Gateway to the Classics: Good Stories for Great Holidays by Frances Jenkins Olcott
Good Stories for Great Holidays by  Frances Jenkins Olcott

The Greedy Geese


Many years ago there was near the sea a convent famed for the rich crops of grain that grew on its farm. On a certain year a large flock of wild geese descended on its fields and devoured first the corn, and then the green blades.

The superintendent of the farm hastened to the convent and called the lady abbess.

"Holy mother," said he, "this year the nuns will have to fast continually, for there will be no food."

"Why is that?" asked the abbess.

"Because," answered the superintendent, "a flood of wild geese has rained upon the land, and they have eaten up the corn, nor have they left a single green blade."

"Is it possible," said the abbess, "that these wicked birds have no respect for the property of the convent! They shall do penance for their misdeeds. Return at once to the fields, and order the geese from me to come without delay to the convent door, so that they may receive just punishment for their greediness."

"But, mother," said the superintendent, "this is not a time for jesting! These are not sheep to be guided into the fold, but birds with long, strong wings, to fly away with."

"Do you understand me!" answered the abbess. "Go at once, and bid them come to me without delay, and render an account of their misdeeds."

The superintendent ran back to the farm, and found the flock of evildoers still there. He raised his voice and clapping his hands, cried:—

"Come, come, ye greedy geese! The lady abbess commands you to hasten to the convent door!"

Wonderful sight! Hardly had he uttered these words than the geese raised their necks as if to listen, then, without spreading their wings, they placed themselves in single file, and in regular order began to march toward the convent. As they proceeded they bowed their heads as if confessing their fault and as though about to receive punishment.

Arriving at the convent, they entered the courtyard in exact order, one behind the other, and there awaited the coming of the abbess. All night they stood thus without making a sound, as if struck dumb by their guilty consciences. But when morning came, they uttered the most pitiful cries as though asking pardon and permission to depart.

Then the lady abbess, taking compassion on the repentant birds, appeared with some nuns upon a balcony. Long she talked to the geese, asking them why they had stolen the convent grain.

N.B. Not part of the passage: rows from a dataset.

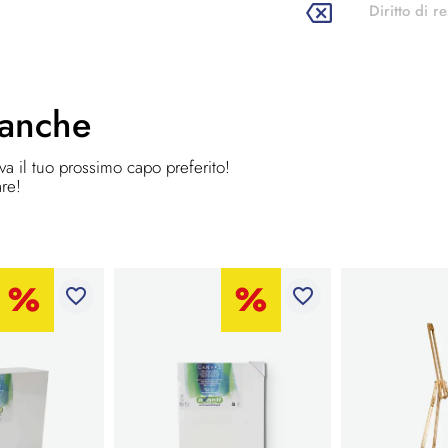
Diritto di re
 anche
ova il tuo prossimo capo preferito!
are!
favorite_border
favorite_border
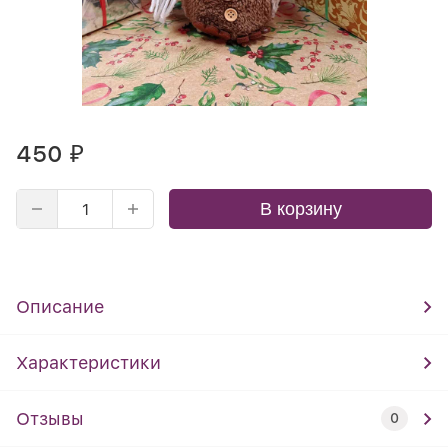
450
₽
В корзину
Описание
Характеристики
Отзывы
0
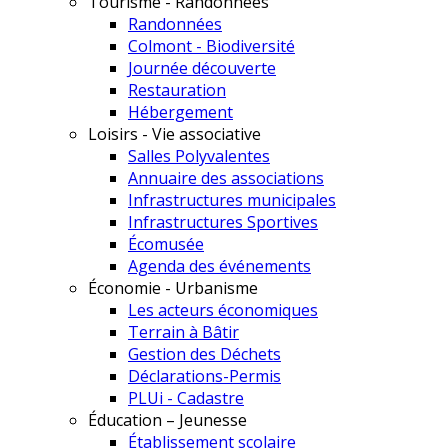
Tourisme - Randonnées
Randonnées
Colmont - Biodiversité
Journée découverte
Restauration
Hébergement
Loisirs - Vie associative
Salles Polyvalentes
Annuaire des associations
Infrastructures municipales
Infrastructures Sportives
Écomusée
Agenda des événements
Économie - Urbanisme
Les acteurs économiques
Terrain à Bâtir
Gestion des Déchets
Déclarations-Permis
PLUi - Cadastre
Éducation – Jeunesse
Établissement scolaire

She threatened them with a long fast, and then, softening, began to offer them pardon if they would never again attack her lands, nor eat her corn. To which the geese bowed their heads low in assent. Then the abbess gave them her blessing and permission to depart.

Hardly had she done so when the geese, spreading their wings, made a joyous circle above the convent towers, and flew away. Alighting at some distance they counted their number and found one missing. For, alas! in the night, when they had been shut in the courtyard, the convent cook, seeing how fat they were, had stolen one bird and had killed, roasted, and eaten it.

When the birds discovered that one of their number was missing, they again took wing and, hovering over the convent, they uttered mournful cries, complaining of the loss of their comrade, and imploring the abbess to return him to the flock.

Now, when the lady abbess heard these melancholy pleas, she assembled her household, and inquired of each member where the bird might be. The cook, fearing that it might be already known to her, confessed the theft, and begged for pardon.

"You have been very audacious," said the abbess, "but at least collect the bones and bring them to me."

The cook did as directed, and the abbess at a word caused the bones to come together and to assume flesh, and afterwards feathers, and, lo! the original bird rose up.

The geese, having received their lost companion, rejoiced loudly, and, beating their wings gratefully, made many circles over the sacred cloister, before they flew away. Neither did they in future ever dare to place a foot on the lands of the convent, nor to touch one blade of grass.